The Court agreed, holding that the United States and its agencies must be the target of a conspiracy "to defraud the United States." As the Court noted, "[t]he conspiracies criminalized by § 371 are defined not only by the nature of the injury intended by the conspiracy, and the method used to effectuate the conspiracy, but also — and most importantly — by the target of the conspiracy." Id. at 130, 107 S.Ct. at 2752.

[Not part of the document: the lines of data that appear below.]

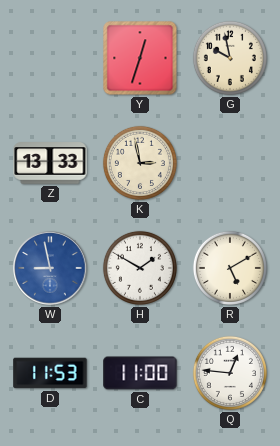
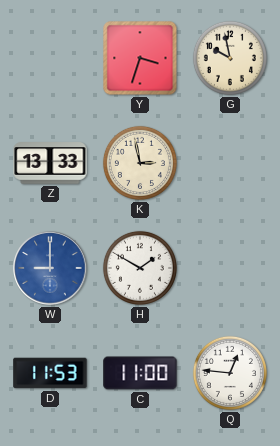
Y: 12:33 -> 3:33
W: 8:58 -> 9:00
R: 5:10 -> none
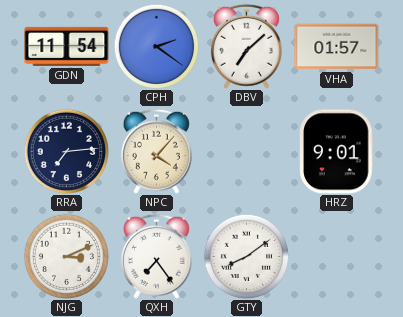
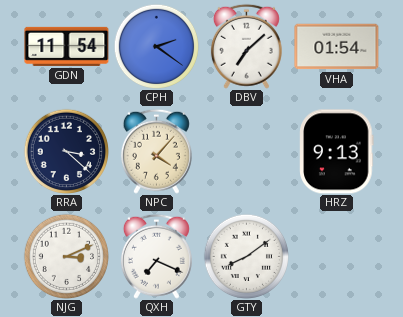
VHA: 01:57 -> 01:54
RRA: 7:14 -> 3:22
HRZ: 9:01 -> 9:13
QXH: 7:24 -> 7:19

Loney argues that the United States must be the target of a conspiracy under the "offense" prong as well. He urges that in order to conspire to commit "any offense against the United States," the United States must be the victim (or target) of that conspiracy. The government, on the other hand, argues that the phrase should be read to reach conspiracies to commit any offense against the laws of the United States — in other words, conspiracies to commit a federal offense. This question has divided the circuits. See United States v. Gibson, 881 F.2d 318 (6th Cir. 1989) (United States need not be the target of an offense-prong prosecution); United States v. Hope, 861 F.2d 1574 (11th Cir. 1988) (contra: "The holding in Tanner ... applies with equal force to the `any offense' clause of § 371 as it does to the `defraud' clause.").

The Eleventh Circuit, however, may soon change its mind. In United States v. Falcone, 934 F.2d 1528, 1538 (11th Cir. 1991), vacated and en banc rehearing granted, 939 F.2d 1455 (11th Cir. 1991), the court applied Hope to the facts before it but questioned its reasoning. In a special concurrence written by Chief Judge Tjoflat and joined by Judge Kravitch and retired Justice Powell, the court thoroughly examined the history behind section 371 and concluded that the statute should not be read to require that the United States be a target of an "offense" prong conspiracy.

Chief Judge Tjoflat was also on the Hope panel. Falcone, 934 F.2d at 1548 (Tjoflat, C.J., specially concurring).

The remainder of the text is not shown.